Wettest December? Not According To The England & Wales Series
By Paul Homewood
Only one slight problem! The Met Office have a much longer running record, the England & Wales Precipitation Series, which goes back to 1766, and this shows that last month was nowhere near being the record wettest. According to that, the wettest December was in 1876.
Furthermore, last month only ranks as the 20th wettest December.
The claim that extremely wet winters are becoming more common does not stand up either. Whilst three of the last four Decembers appear in the Top 20 list, this sort of clustering is very common, eg:
Of course, it has still been exceptionally wet, and often one part of the country gets particularly targeted. Last month it was the North West.

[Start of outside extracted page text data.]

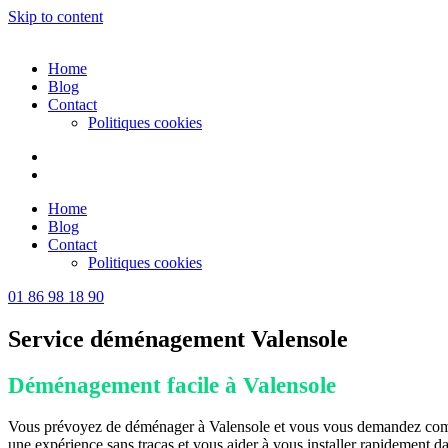
Skip to content
Home
Blog
Contact
Politiques cookies
Home
Blog
Contact
Politiques cookies
01 86 98 18 90
Service déménagement Valensole
Déménagement facile à Valensole
Vous prévoyez de déménager à Valensole et vous vous demandez commen
une expérience sans tracas et vous aider à vous installer rapidement d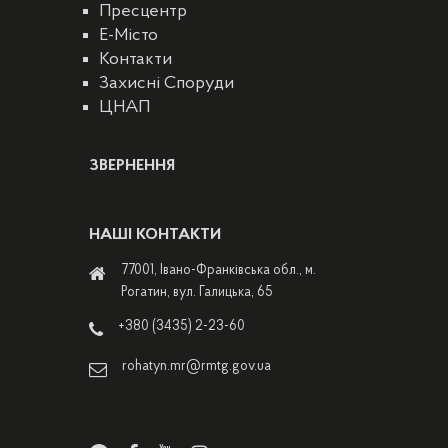
Пресцентр
E-Місто
Контакти
Захисні Споруди
ЦНАП
ЗВЕРНЕННЯ
НАШІ КОНТАКТИ
77001, Івано-Франківська обл., м.
Рогатин, вул. Галицька, 65
+380 (3435) 2-23-60
rohatyn.mr@rmtg.gov.ua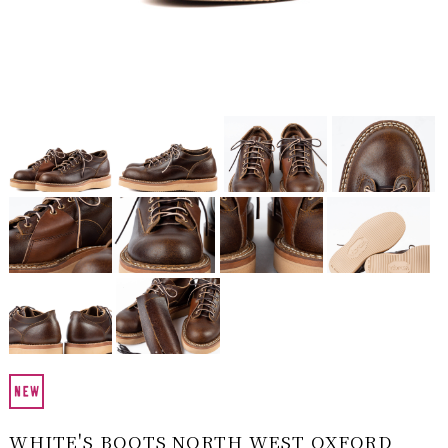
WHITE'S BOOTS NORTH WEST OXFORD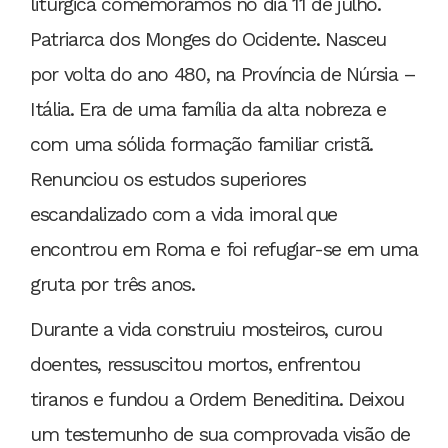
litúrgica comemoramos no dia 11 de julho.
Patriarca dos Monges do Ocidente. Nasceu
por volta do ano 480, na Província de Núrsia –
Itália. Era de uma família da alta nobreza e
com uma sólida formação familiar cristã.
Renunciou os estudos superiores
escandalizado com a vida imoral que
encontrou em Roma e foi refugiar-se em uma
gruta por três anos.
Durante a vida construiu mosteiros, curou
doentes, ressuscitou mortos, enfrentou
tiranos e fundou a Ordem Beneditina. Deixou
um testemunho de sua comprovada visão de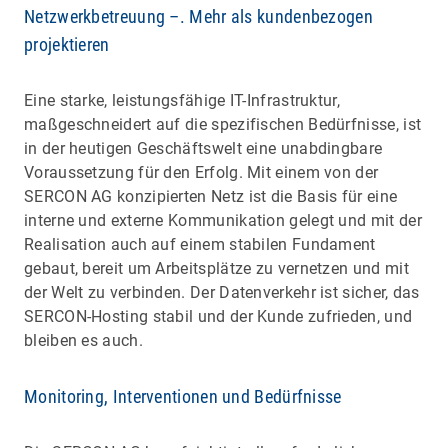
Netzwerkbetreuung –. Mehr als kundenbezogen
projektieren
Eine starke, leistungsfähige IT-Infrastruktur,
maßgeschneidert auf die spezifischen Bedürfnisse, ist
in der heutigen Geschäftswelt eine unabdingbare
Voraussetzung für den Erfolg. Mit einem von der
SERCON AG konzipierten Netz ist die Basis für eine
interne und externe Kommunikation gelegt und mit der
Realisation auch auf einem stabilen Fundament
gebaut, bereit um Arbeitsplätze zu vernetzen und mit
der Welt zu verbinden. Der Datenverkehr ist sicher, das
SERCON-Hosting stabil und der Kunde zufrieden, und
bleiben es auch.
Monitoring, Interventionen und Bedürfnisse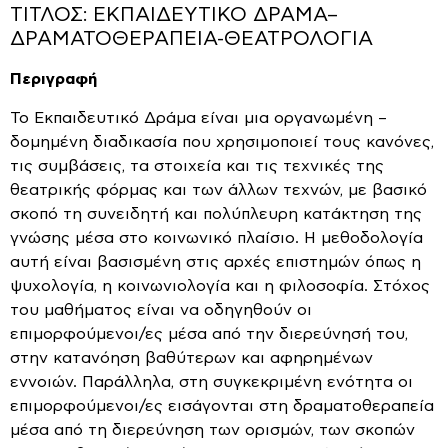
ΤΙΤΛΟΣ: ΕΚΠΑΙΔΕΥΤΙΚΟ ΔΡΑΜΑ–
ΔΡΑΜΑΤΟΘΕΡΑΠΕΙΑ-ΘΕΑΤΡΟΛΟΓΙΑ
Περιγραφή
Το Εκπαιδευτικό Δράμα είναι μια οργανωμένη –
δομημένη διαδικασία που χρησιμοποιεί τους κανόνες,
τις συμβάσεις, τα στοιχεία και τις τεχνικές της
θεατρικής φόρμας και των άλλων τεχνών, με βασικό
σκοπό τη συνειδητή και πολύπλευρη κατάκτηση της
γνώσης μέσα στο κοινωνικό πλαίσιο. Η μεθοδολογία
αυτή είναι βασισμένη στις αρχές επιστημών όπως η
ψυχολογία, η κοινωνιολογία και η φιλοσοφία. Στόχος
του μαθήματος είναι να οδηγηθούν οι
επιμορφούμενοι/ες μέσα από την διερεύνησή του,
στην κατανόηση βαθύτερων και αφηρημένων
εννοιών. Παράλληλα, στη συγκεκριμένη ενότητα οι
επιμορφούμενοι/ες εισάγονται στη δραματοθεραπεία
μέσα από τη διερεύνηση των ορισμών, των σκοπών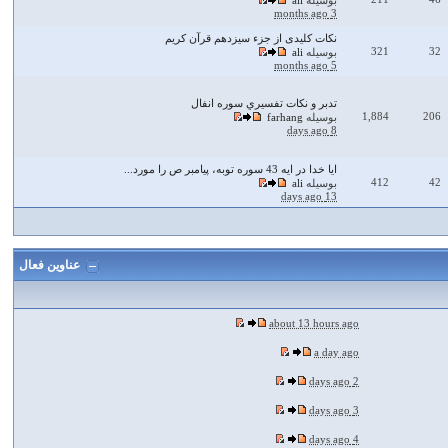
بوسیله
ali
3 months ago
نکات کلیدی از جزء سیزدهم قرآن کریم
321
32
بوسیله
ali
5 months ago
تدبر و نكات تفسيري سوره انفال
1,884
206
بوسیله
farhang
8 days ago
ايا خدا در ايه 43 سوره توبه، پيامبر ص را مورد...
412
42
بوسیله
ali
13 days ago
عناوین فعال
about 13 hours ago
a day ago
2 days ago
3 days ago
4 days ago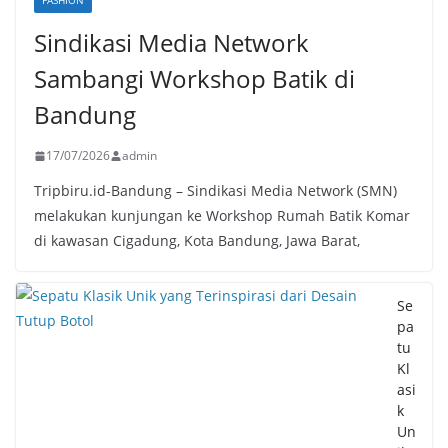
FASHION
Sindikasi Media Network
Sambangi Workshop Batik di
Bandung
17/07/2026
admin
Tripbiru.id-Bandung – Sindikasi Media Network (SMN)
melakukan kunjungan ke Workshop Rumah Batik Komar
di kawasan Cigadung, Kota Bandung, Jawa Barat,
Se
pa
tu
Kl
asi
k
Un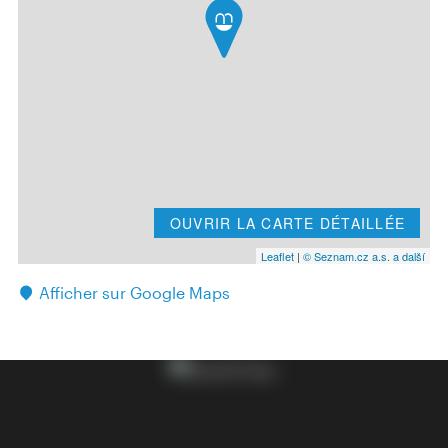
OUVRIR LA CARTE DÉTAILLÉE
Leaflet
|
© Seznam.cz a.s. a další
Afficher sur Google Maps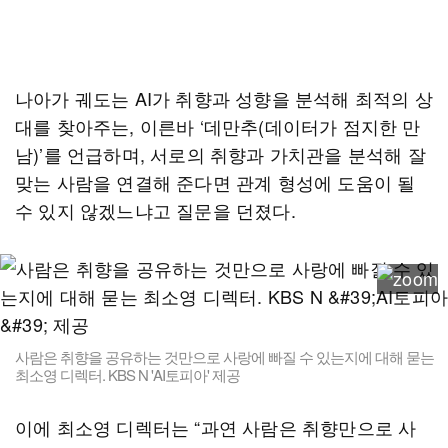
나아가 궤도는 AI가 취향과 성향을 분석해 최적의 상
대를 찾아주는, 이른바 ‘데만추(데이터가 점지한 만
남)’를 언급하며, 서로의 취향과 가치관을 분석해 잘
맞는 사람을 연결해 준다면 관계 형성에 도움이 될
수 있지 않겠느냐고 질문을 던졌다.
사람은 취향을 공유하는 것만으로 사랑에 빠질 수 있는지에 대해 묻는
최소영 디렉터. KBS N 'AI토피아' 제공
이에 최소영 디렉터는 “과연 사람은 취향만으로 사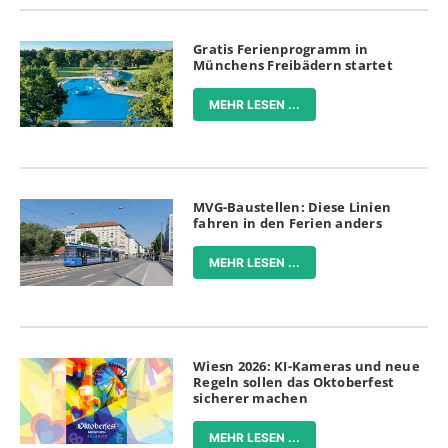
Gratis Ferienprogramm in
Münchens Freibädern startet
MEHR LESEN ...
MVG-Baustellen: Diese Linien
fahren in den Ferien anders
MEHR LESEN ...
Wiesn 2026: KI-Kameras und neue
Regeln sollen das Oktoberfest
sicherer machen
MEHR LESEN ...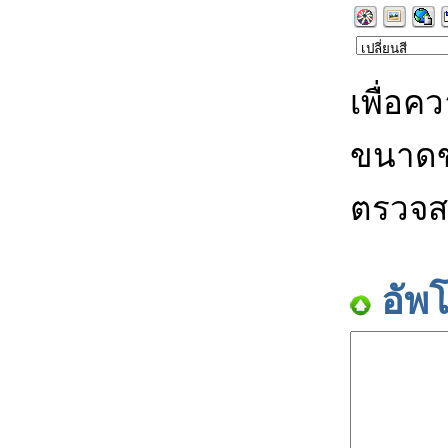
เพื่อค
ขนาดข
ตรวจส
อัพ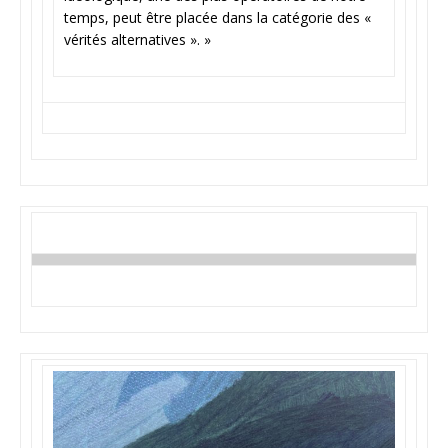
temps, peut être placée dans la catégorie des «
vérités alternatives ». »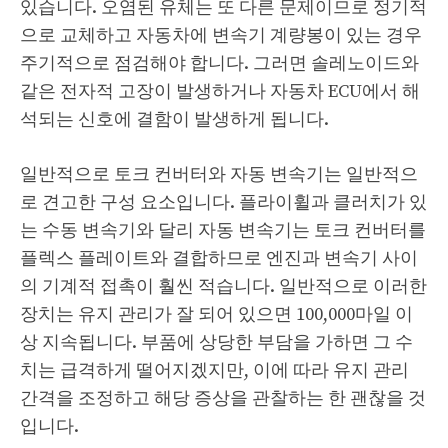
있습니다. 오염된 유체는 또 다른 문제이므로 정기적
으로 교체하고 자동차에 변속기 계량봉이 있는 경우
주기적으로 점검해야 합니다. 그러면 솔레노이드와
같은 전자적 고장이 발생하거나 자동차 ECU에서 해
석되는 신호에 결함이 발생하게 됩니다.
일반적으로 토크 컨버터와 자동 변속기는 일반적으
로 견고한 구성 요소입니다. 플라이휠과 클러치가 있
는 수동 변속기와 달리 자동 변속기는 토크 컨버터를
플렉스 플레이트와 결합하므로 엔진과 변속기 사이
의 기계적 접촉이 훨씬 적습니다. 일반적으로 이러한
장치는 유지 관리가 잘 되어 있으면 100,000마일 이
상 지속됩니다. 부품에 상당한 부담을 가하면 그 수
치는 급격하게 떨어지겠지만, 이에 따라 유지 관리
간격을 조정하고 해당 증상을 관찰하는 한 괜찮을 것
입니다.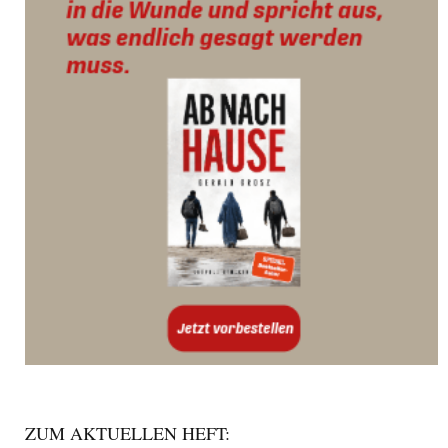
ZUM AKTUELLEN HEFT: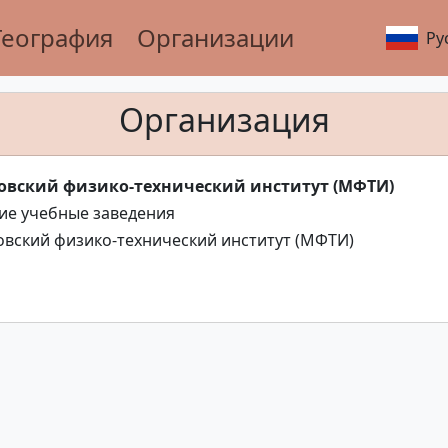
География
Организации
Ру
Организация
овский физико-технический институт (МФТИ)
е учебные заведения
вский физико-технический институт (МФТИ)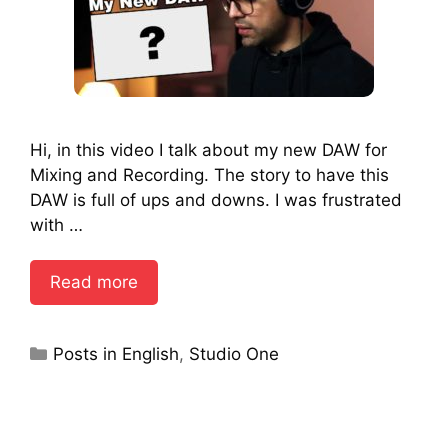
Hi, in this video I talk about my new DAW for
Mixing and Recording. The story to have this
DAW is full of ups and downs. I was frustrated
with …
Read more
Categories
Posts in English
,
Studio One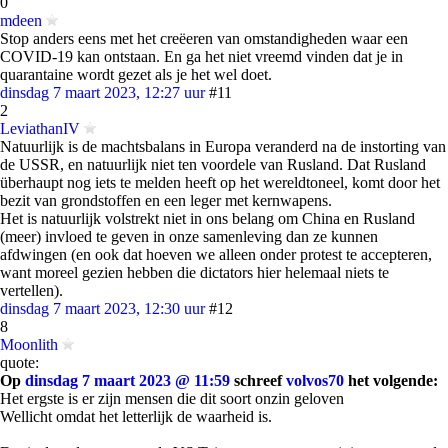
0
mdeen
Stop anders eens met het creëeren van omstandigheden waar een
COVID-19 kan ontstaan. En ga het niet vreemd vinden dat je in
quarantaine wordt gezet als je het wel doet.
dinsdag 7 maart 2023, 12:27 uur
#11
2
LeviathanIV
Natuurlijk is de machtsbalans in Europa veranderd na de instorting van
de USSR, en natuurlijk niet ten voordele van Rusland. Dat Rusland
überhaupt nog iets te melden heeft op het wereldtoneel, komt door het
bezit van grondstoffen en een leger met kernwapens.
Het is natuurlijk volstrekt niet in ons belang om China en Rusland
(meer) invloed te geven in onze samenleving dan ze kunnen
afdwingen (en ook dat hoeven we alleen onder protest te accepteren,
want moreel gezien hebben die dictators hier helemaal niets te
vertellen).
dinsdag 7 maart 2023, 12:30 uur
#12
8
Moonlith
quote:
Op
dinsdag 7 maart 2023 @ 11:59
schreef
volvos70
het volgende:
Het ergste is er zijn mensen die dit soort onzin geloven
Wellicht omdat het letterlijk de waarheid is.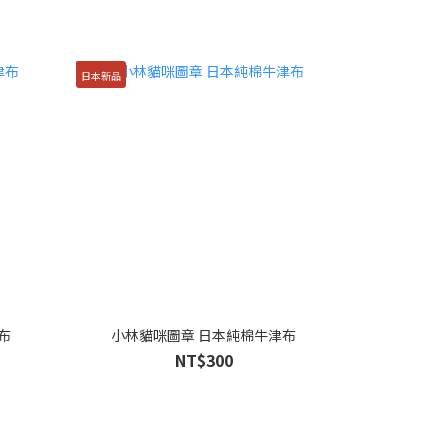
日本新品
布
小林貓咪圖章 日本純棉牛津布
NT$300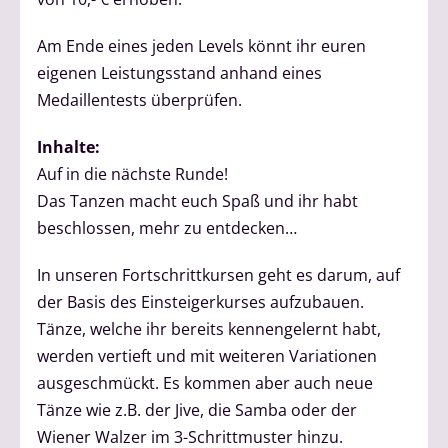
Am Ende eines jeden Levels könnt ihr euren
eigenen Leistungsstand anhand eines
Medaillentests überprüfen.
Inhalte:
Auf in die nächste Runde!
Das Tanzen macht euch Spaß und ihr habt
beschlossen, mehr zu entdecken…
In unseren Fortschrittkursen geht es darum, auf
der Basis des Einsteigerkurses aufzubauen.
Tänze, welche ihr bereits kennengelernt habt,
werden vertieft und mit weiteren Variationen
ausgeschmückt. Es kommen aber auch neue
Tänze wie z.B. der Jive, die Samba oder der
Wiener Walzer im 3-Schrittmuster hinzu.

In 1876, it was the the southern half of England, which was particularly badly hit:
Obviously the amounts of rain which fell last month are by no means “unprecedented”.
Of course, the 1766 Series does not include Scotland or N. Ireland, and we have no means of knowing whether they were wetter in 1876, as no figures are available.
We do know, however, that last month was not as wet as December 1919 in N. Ireland, so the most that can be claimed is that it was a record for Scotland.
But, of course, it is in England where most of the flooding problems have occurred.
The BBC quote the Met Office’s Prof Adam Scaife as saying “Warmer air can hold more moisture, and we expect winters to become warmer and wetter with climate change”. This claim clearly is not supported by the evidence from the England & Wales Series.
Prof Myles Allen, from Oxford’s department of atmospheric physics, goes one step further:
"There is no such thing as a new normal with climate change.
"Climate change is not a transition to a new normal. It’s a trend. Decembers like this will be what we expect in a couple of decades’ time."
What? Just like they expected in the 1910’s?
All of this leaves one question. Why did the Met Office rush to declare “wettest evah”, when they knew the England & Wales Series would say something totally different?